▶ PROBLEM TO SOLVE
Please print each entry below exactly as it stands, but without any pictures.

··········

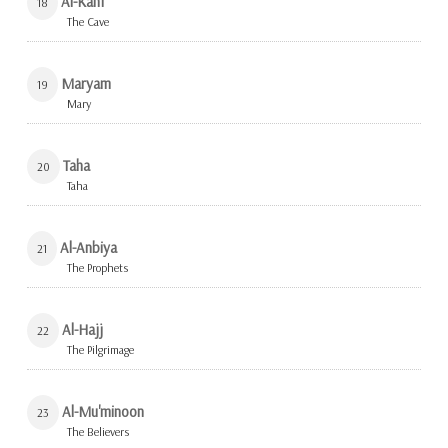
Al-Kahf
18
The Cave
Maryam
19
Mary
Taha
20
Taha
Al-Anbiya
21
The Prophets
Al-Hajj
22
The Pilgrimage
Al-Mu'minoon
23
The Believers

··········

▶ TASK ANSWER
Al-Kahf
18
The Cave
Maryam
19
Mary
Taha
20
Taha
Al-Anbiya
21
The Prophets
Al-Hajj
22
The Pilgrimage
Al-Mu'minoon
23
The Believers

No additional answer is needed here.